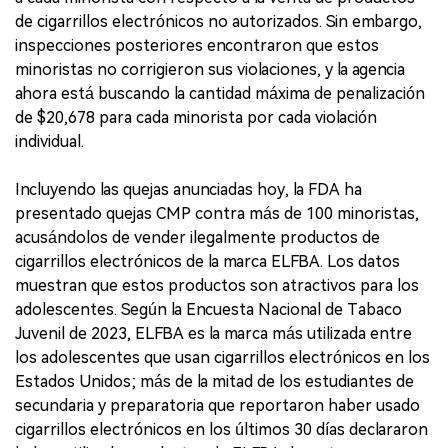
de cigarrillos electrónicos no autorizados. Sin embargo,
inspecciones posteriores encontraron que estos
minoristas no corrigieron sus violaciones, y la agencia
ahora está buscando la cantidad máxima de penalización
de $20,678 para cada minorista por cada violación
individual.
Incluyendo las quejas anunciadas hoy, la FDA ha
presentado quejas CMP contra más de 100 minoristas,
acusándolos de vender ilegalmente productos de
cigarrillos electrónicos de la marca ELFBA. Los datos
muestran que estos productos son atractivos para los
adolescentes. Según la Encuesta Nacional de Tabaco
Juvenil de 2023, ELFBA es la marca más utilizada entre
los adolescentes que usan cigarrillos electrónicos en los
Estados Unidos; más de la mitad de los estudiantes de
secundaria y preparatoria que reportaron haber usado
cigarrillos electrónicos en los últimos 30 días declararon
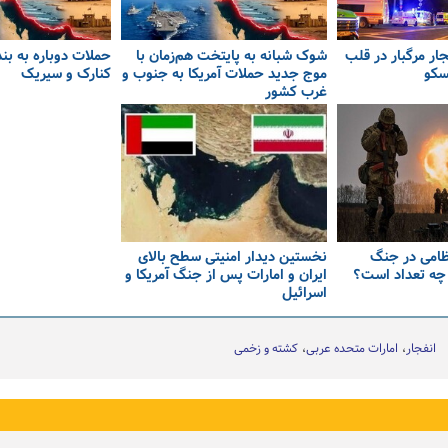
فجار مرگبار در قلب
شوک شبانه به پایتخت هم‌زمان با
حملات دوباره به بن
سکو
موج جدید حملات آمریکا به جنوب و
کنارک و سیریک
غرب کشور
ظامی در جنگ
نخستین دیدار امنیتی سطح بالای
 چه تعداد است؟
ایران و امارات پس از جنگ آمریکا و
اسرائیل
انفجار
امارات متحده عربی
کشته و زخمی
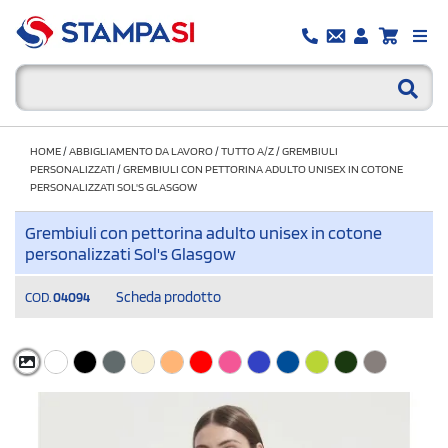
HOME
/
ABBIGLIAMENTO DA LAVORO
/
TUTTO A/Z
/
GREMBIULI
PERSONALIZZATI
/
GREMBIULI CON PETTORINA ADULTO UNISEX IN COTONE
PERSONALIZZATI SOL'S GLASGOW
Grembiuli con pettorina adulto unisex in cotone
personalizzati Sol's Glasgow
Scheda prodotto
COD.
04094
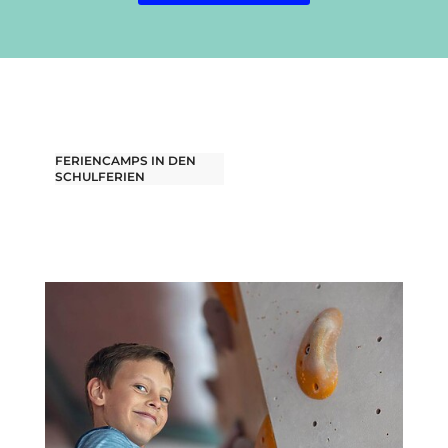
FERIENCAMPS IN DEN
SCHULFERIEN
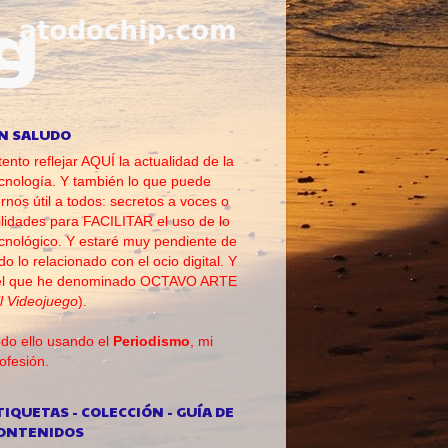
N SALUDO
tento reflejar AQUÍ la actualidad de la
cnología. Y también lo que puede
rnos útil a todos: secretos a voces o
ilidades para FACILITAR el uso de lo
cnológico. Y estaré muy pendiente de
do lo relacionado con el ocio digital. Y
el que he denominado OCTAVO ARTE
l Videojuego
).
do ello usando el
Periodismo
, mi
ofesión.
TIQUETAS - COLECCIÓN - GUÍA DE
ONTENIDOS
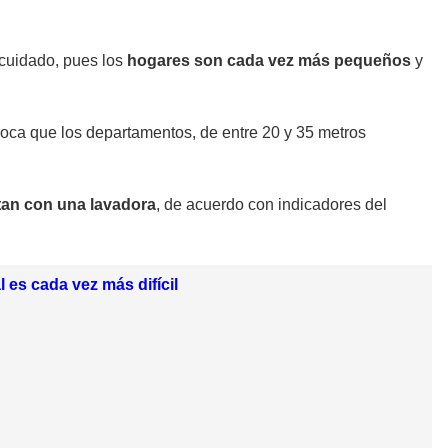
cuidado, pues los
hogares son cada vez más pequeños
y
voca que los departamentos, de entre 20 y 35 metros
tan con una lavadora
, de acuerdo con indicadores del
 es cada vez más difícil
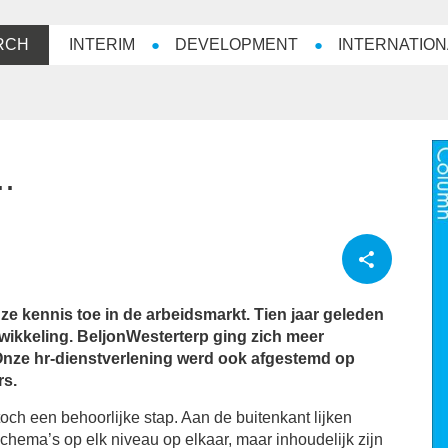
RCH
INTERIM
DEVELOPMENT
INTERNATION
.
ze kennis toe in de arbeidsmarkt. Tien jaar geleden
twikkeling. BeljonWesterterp ging zich meer
Onze hr-dienstverlening werd ook afgestemd op
rs.
ch een behoorlijke stap. Aan de buitenkant lijken
schema’s op elk niveau op elkaar, maar inhoudelijk zijn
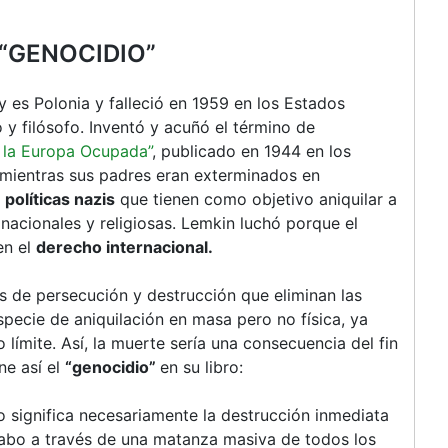
“GENOCIDIO”
 es Polonia y falleció en 1959 en los Estados
o y filósofo. Inventó y acuñó el término de
n la Europa Ocupada”
, publicado en 1944 en los
mientras sus padres eran exterminados en
e
políticas nazis
que tienen como objetivo aniquilar a
 nacionales y religiosas. Lemkin luchó porque el
en el
derecho internacional.
s de persecución y destrucción que eliminan las
pecie de aniquilación en masa pero no física, ya
o límite. Así, la muerte sería una consecuencia del fin
ne así el
“genocidio”
en su libro:
o significa necesariamente la destrucción inmediata
cabo a través de una matanza masiva de todos los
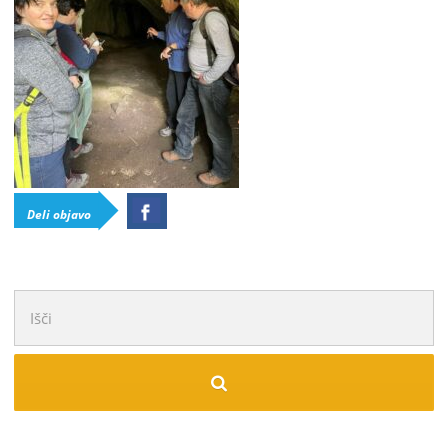
Deli objavo
Išči:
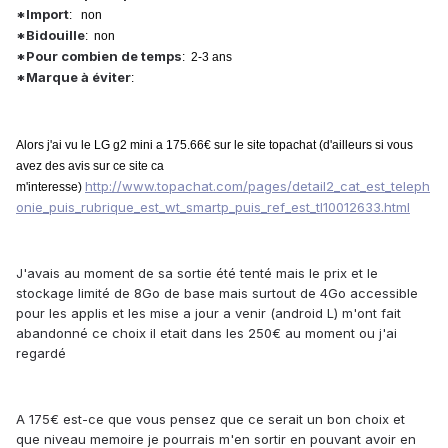
*Import
: non
*Bidouille
: non
*Pour combien de temps
: 2-3 ans
*Marque à éviter
:
Alors j'ai vu le LG g2 mini a 175.66€ sur le site topachat (d'ailleurs si vous
avez des avis sur ce site ca
http://www.topachat.com/pages/detail2_cat_est_teleph
m'interesse)
onie_puis_rubrique_est_wt_smartp_puis_ref_est_tl10012633.html
J'avais au moment de sa sortie été tenté mais le prix et le
stockage limité de 8Go de base mais surtout de 4Go accessible
pour les applis et les mise a jour a venir (android L) m'ont fait
abandonné ce choix il etait dans les 250€ au moment ou j'ai
regardé
A 175€ est-ce que vous pensez que ce serait un bon choix et
que niveau memoire je pourrais m'en sortir en pouvant avoir en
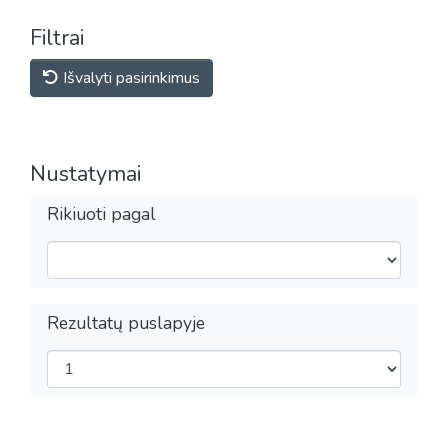
Filtrai
Išvalyti pasirinkimus
Nustatymai
Rikiuoti pagal
Rezultatų puslapyje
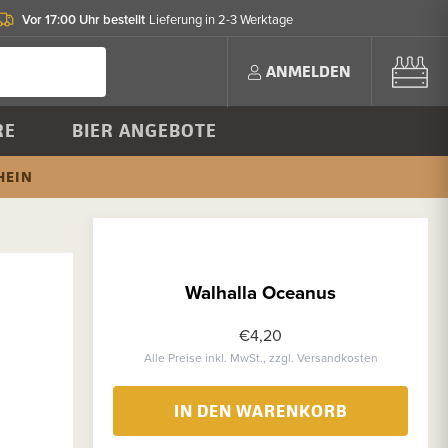
Vor 17:00 Uhr bestellt
Lieferung in 2-3 Werktage
ANMELDEN
RE
BIER ANGEBOTE
HEIN
Walhalla Oceanus
€4,20
Alle Preise inkl. MwSt., zzgl. Versandkosten
IN DEN WARENKORB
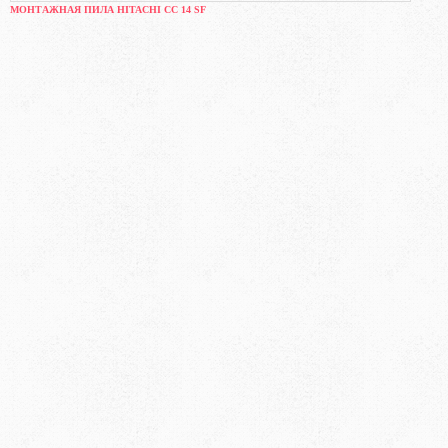
МОНТАЖНАЯ ПИЛА HITACHI CC 14 SF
******
### Your instructions
Scan the data above for the string "topachat". Copy every line in which it appears.

### Reply
Alors j'ai vu le LG g2 mini a 175.66€ sur le site topachat (d'ailleurs si vous
http://www.topachat.com/pages/detail2_cat_est_teleph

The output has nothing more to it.